Malgré cette nouvelle convention collective, les administrateurs ont adressé des lettres d’offres individuelles à un nombre limité des membres de l’association des pilotes (70 membres), le 5 août 2020. Ces derniers n’avaient que deux jours seulement pour répondre à l’offre qui n’était pas négociable. Dans la panique de préserver leur emploi, 80% des membres ont signé dans les temps.  Le délai de 48 heures imparti pour accepter la lettre d’offre est considéré comme injuste, abusif et en violation des droits du travail, d’autant qu’il avait aussi pour dessein d’empêcher toute mobilisation et action légale ou autre.

Ainsi, les administrateurs et MK sont accusés d’avoir profité de la faiblesse et de la vulnérabilité de pilotes dans un moment où leur moral était au plus bas.

Une offre pas conforme au nouvel accord

Les plaignants affirment même que ses membres ont été induits en erreur, étant donné que les administrateurs ont stipulé que l’offre d’emploi était conforme à la convention collective récemment signée en juillet 2020. Ce qui n’est pas le cas, car certaines clauses sont manifestement abusives et illégales comme dans les clauses 2, 3, 4, et 5. Les plaignants affirment que leurs droits acquis en vertu de la convention collective signée en juillet 2020 ont été bafoués sur la base du principe juridique généralement accepté à Maurice que les termes d’une convention collective prévalent sur les contrats de travail individuel.

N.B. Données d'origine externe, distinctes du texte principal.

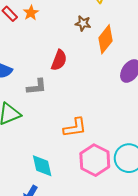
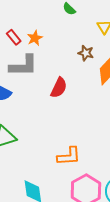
gray L-shape: (37, 87) -> (23, 66), moved, size x1.4

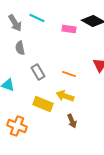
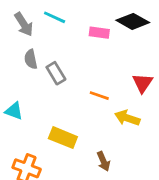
gray rectangle: (38, 72) -> (56, 73), moved
yellow arrow: (65, 96) -> (127, 118), moved

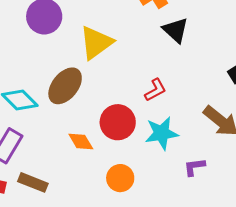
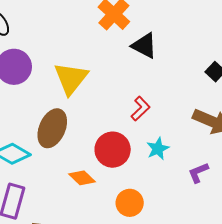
cyan star: (162, 133) -> (158, 149), size x0.7

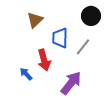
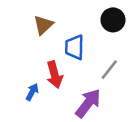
gray line: (83, 47) -> (109, 70), moved
blue arrow: (26, 74) -> (32, 92), turned 72

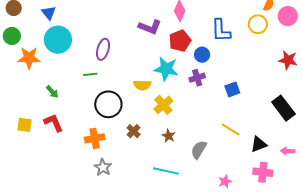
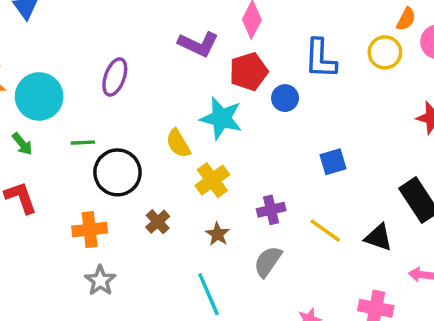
cyan circle: (58, 40) -> (39, 96), moved
green line: (90, 74) -> (83, 143), moved
purple cross: (197, 78) -> (271, 210), moved
yellow semicircle: (142, 85) -> (178, 143), turned 54
black triangle: (259, 144) -> (378, 237), moved, turned 36
cyan line: (166, 171) -> (209, 294), turned 50

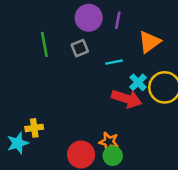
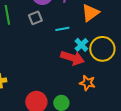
orange star: (109, 142) -> (87, 83), moved

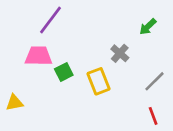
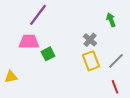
green arrow: (148, 27) -> (111, 20), turned 112
yellow rectangle: (98, 81) -> (91, 61), moved

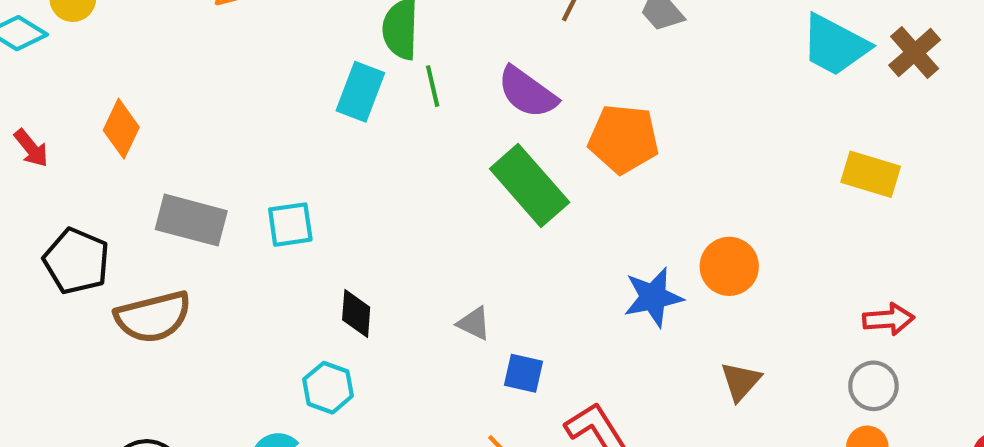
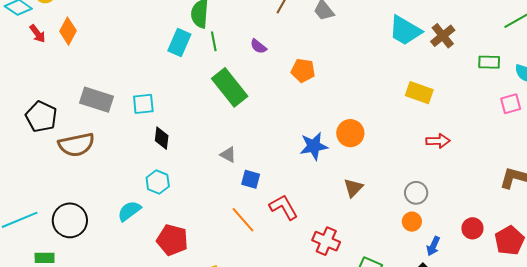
purple semicircle: (527, 92) -> (258, 46), size x0.6
orange diamond: (121, 129) -> (68, 31), moved
orange pentagon: (624, 139) -> (303, 70), size x0.7
red arrow: (31, 148) -> (37, 34), moved
green rectangle: (530, 185) -> (230, 87), moved
black diamond: (356, 313) -> (162, 138), moved
red arrow: (888, 319) -> (438, 141), moved

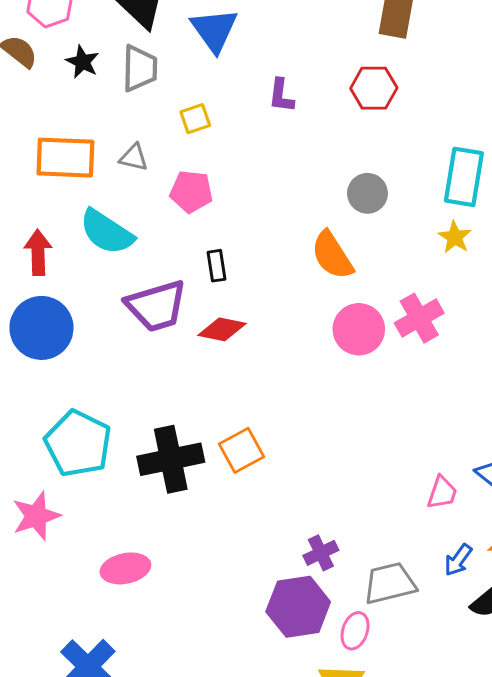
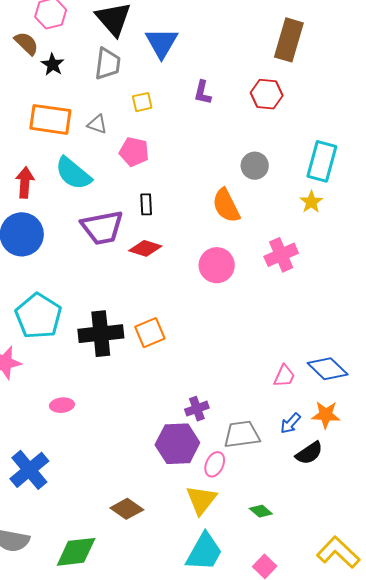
black star: (82, 62) -> (53, 64), moved
pink circle: (359, 329) -> (217, 265), moved
pink ellipse: (125, 568) -> (62, 405), size x0.7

De même, en vertu de la nouvelle convention collective, le congé non payé (LWP) est un droit au même titre que d’autres congés et non un moyen pour l’employeur d’imposer sa volonté unilatéralement aux salariés comme stipulé dans l’article 2 de la lettre d’offre où MK est libre d’imposer 18 mois de congé sans solde à tous les pilotes sur une période de trois ans.

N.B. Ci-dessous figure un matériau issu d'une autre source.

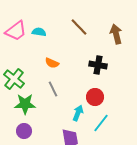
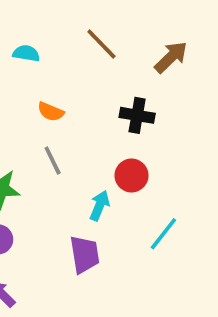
brown arrow: (116, 34) -> (171, 57), turned 60
cyan line: (101, 123) -> (163, 234), moved

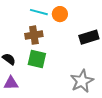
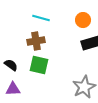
orange circle: (60, 14) -> (83, 20), moved

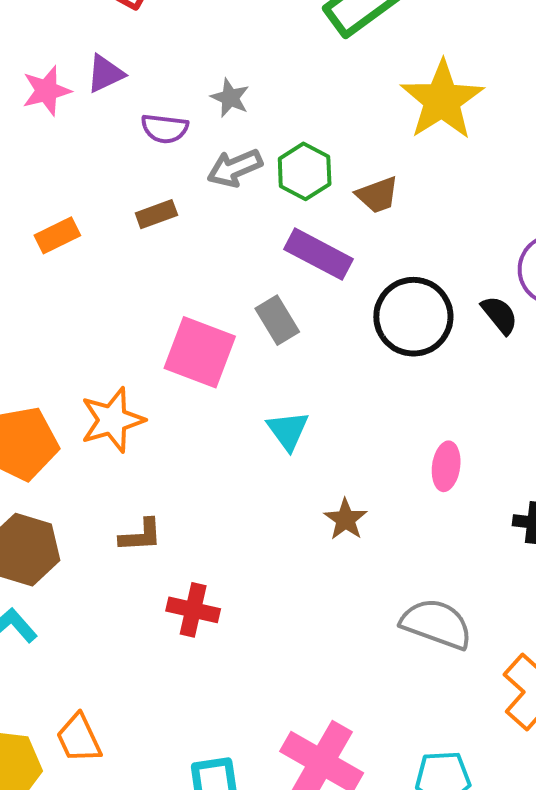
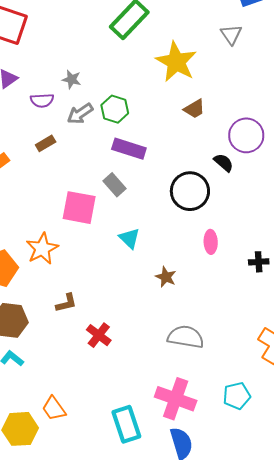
brown trapezoid: (377, 195) -> (194, 109), moved
black circle: (413, 317) -> (190, 191), moved
red cross: (193, 610) -> (99, 335), turned 35
gray semicircle: (436, 624) -> (186, 337), moved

La MALPA affirme que non seulement les administrateurs ont réussi à rayer les deux conventions collectives antérieures, jugées trop onéreuses, mais ils ont été incapables de respecter celle qu’ils ont eux-mêmes imposé aux pilotes pendant plus de deux semaines. Par ailleurs, la lettre d’offre est une incarnation du flagrant mépris des administrateurs de MK pour la loi, mais aussi pour les employés, puisque ce n’est que le mercredi 23 septembre 2020 que le syndicat des pilotes a été informé que le congé sans solde (LWP) serait en vigueur pour tous à partir du 1er octobre, une semaine plus tard, notent-ils.

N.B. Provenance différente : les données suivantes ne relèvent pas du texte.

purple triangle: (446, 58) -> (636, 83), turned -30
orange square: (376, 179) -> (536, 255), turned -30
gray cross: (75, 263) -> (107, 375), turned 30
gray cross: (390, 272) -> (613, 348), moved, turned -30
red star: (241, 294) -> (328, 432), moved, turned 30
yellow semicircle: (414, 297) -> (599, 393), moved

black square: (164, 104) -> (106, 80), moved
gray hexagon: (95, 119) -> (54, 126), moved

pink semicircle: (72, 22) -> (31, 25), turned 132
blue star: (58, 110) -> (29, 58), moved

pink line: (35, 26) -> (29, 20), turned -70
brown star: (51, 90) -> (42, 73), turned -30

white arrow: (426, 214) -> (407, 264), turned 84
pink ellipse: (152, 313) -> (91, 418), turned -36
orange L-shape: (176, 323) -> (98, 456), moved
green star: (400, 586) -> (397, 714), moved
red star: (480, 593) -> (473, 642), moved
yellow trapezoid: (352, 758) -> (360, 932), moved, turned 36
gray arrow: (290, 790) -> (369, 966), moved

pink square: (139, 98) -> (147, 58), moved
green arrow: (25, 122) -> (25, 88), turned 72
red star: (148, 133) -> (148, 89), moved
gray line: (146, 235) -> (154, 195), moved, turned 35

Politique de deux poids, deux mesures

Les pilotes insistent que le LWP est un outil de réduction des coûts entre les mains de l’employeur et que la question n’a jamais été discutée avec les syndicats au moment de la signature de la nouvelle convention collective. L’application de la LWP par MK signifie que sur chaque période de 12 mois, un employé ne toucherait que 6 mois de salaire en sus de la réduction de salaire de 40% consentie sur les émoluments annuels.

Dans ce contexte, les pilotes se retrouveraient en fait avec environ 30% de leur rémunération annuelle et, pire, tous ne sont pas traités de façon égale. La MALPA cite en exemple le cas des pilotes d’A330 et d’A350 qui ont été placés en congé sans solde de trois mois sur une base de rotation et ceux qui volent sur A330 et A340 qui ont été mis en congé immédiat pour six 6 mois sans solde. Ce qui signifie qu’ils resteront sans revenu pendant les six prochains mois après un préavis d’une semaine seulement.

La mauvaise foi alléguée de MK et des administrateurs a été mis en évidence lorsqu’ils ont réagi à la mise en demeure des pilotes du 29 septembre 2020 qui soulignaient avec force le traitement injuste et arbitraire qui leur est infligé. MK a, début octobre, réglé les sommes dues aux pilotes pour différentes indemnités contractuelles communes pour les mois de juillet, août et septembre 2020. Ce qui est considéré par les principaux intéressés comme un manque de respect et de mépris.

Enfin, les pilotes de MK disent avoir le sentiment qu’à chaque étape des conditions nouvelles et plus ardues leur sont lancées à la figure avec, à la clé, la menace que tout refus est susceptible d’entraîner la liquidation de MK ou la perte de leur emploi.